State officials say about 200 officers a day have been sent to the Capitol from dozens of agencies across Wisconsin. The state has promised to reimburse local governments for salaries, mileage and lodging costs.
The city of Madison has been heavily represented, with a daily presence at the Capitol of between 70 and 220 officers, according to Madison police spokesman Joel DeSpain.
As of Monday, DeSpain said Madison is "somewhere about the 12,000-hour mark in terms" of its commitment of officers. But he declined to crunch the numbers, in part because it isn't known how much overtime pay is involved. The department was unable to provide a midweek update.
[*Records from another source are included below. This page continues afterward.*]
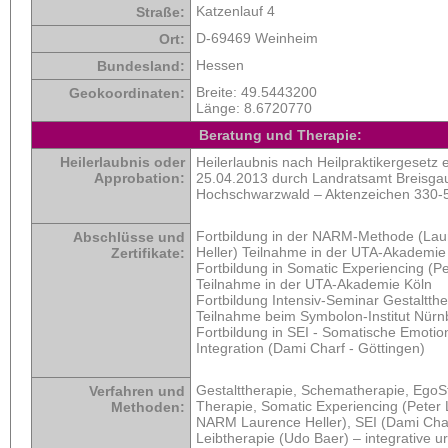
Katzenlauf 4
Straße:
D-69469 Weinheim
Ort:
Hessen
Bundesland:
Breite:
49.5443200
Geokoordinaten:
Länge:
8.6720770
Beratung und Therapie:
Heilerlaubnis oder
Heilerlaubnis nach Heilpraktikergesetz e
Approbation:
25.04.2013 durch Landratsamt Breisga
Hochschwarzwald – Aktenzeichen 330-
Fortbildung in der NARM-Methode (Lau
Abschlüsse und
Heller) Teilnahme in der UTA-Akademie
Zertifikate:
Fortbildung in Somatic Experiencing (Pe
Teilnahme in der UTA-Akademie Köln
Fortbildung Intensiv-Seminar Gestaltthe
Teilnahme beim Symbolon-Institut Nürn
Fortbildung in SEI - Somatische Emotio
Integration (Dami Charf - Göttingen)
Gestalttherapie, Schematherapie, EgoS
Verfahren und
Therapie, Somatic Experiencing (Peter 
Methoden:
NARM Laurence Heller), SEI (Dami Char
Leibtherapie (Udo Baer) – integrative u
The average salary of a Madison cop is just over $60,000. Assuming a 40-hour workweek, that translates to $28.85 an hour. Multiply that by 12,000 hours and the state - which Gov. Walker insists is "broke" - already owes Madison $346,200. And that's just for straight wages through Monday, Feb. 28, without overtime or other costs.
But perhaps it is money well spent. Over the past two weeks, warm relations have developed between protesters and the law enforcement officers on hand to keep them in line. By and large they like each other, and see each other as being on the same side.
"There are going to be some positives that come from this," says DeSpain. "People who didn't know their local law enforcement before, they've spent a lot of hours with each other and learned that police are here to protect and serve."